CS632 Project Proposal
Database agents
Rimon Barr
Cornell University
barr-AT-cs.cornell.edu

During my work on the DB2 database engine, I came across an interesting design architecture centered around a database agent, which I had not seen before. An agent was, in effect, the manager of a query inside the engine taking care of the query execution and using the various subsystems on behalf of the query. However, I noticed that in a distributed or parallel setting each node had its own agent and coordination among them is limited by a common communication layer.

I would like to consider how to extend the agent architecture. Can we open up the database into component subsystems, and have agents manage these, bring the agent out of the database? What I would like to investigate is the possibility of having agents moving around performing functions with these components on behalf of a traditional query, perhaps spawning helpers, and returning with the result. For this we need to define an agent's capability and structure as well as a clear interface to various database subsystems.

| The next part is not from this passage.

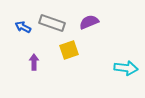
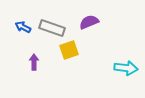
gray rectangle: moved 5 px down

The motivation of this idea is similiar to the Database Virtual Machine. I believe that through componentising the database into agent interfaces I will be able to discover useful primitive operations. And by using this approach, I will be able to both move computation and data around. At the same time, the agent architecture embodies the notion of decoupling the database system, which can be very useful in heterogenous, distributed or mobile environments.

Database systems today are treated like complex boxes, with clearly defined interfaces. These boxes contain components that are hidden from the outside, and are closely coupled to work efficiently. The problem with this approach is that efficiency becomes hard to acheive without additional information in more loosely coupled systems found in distributed and mobile environments. In these environments it may be beneficial to expose the various components, so that specialised agents can use them efficiently. The traditional query interfaces do not provide much information about how to perform a query, so the optimization problem becomes very difficult. Specialised agents may be more suited to the task, because they can be provided with hints that are not expressible via standard query channels.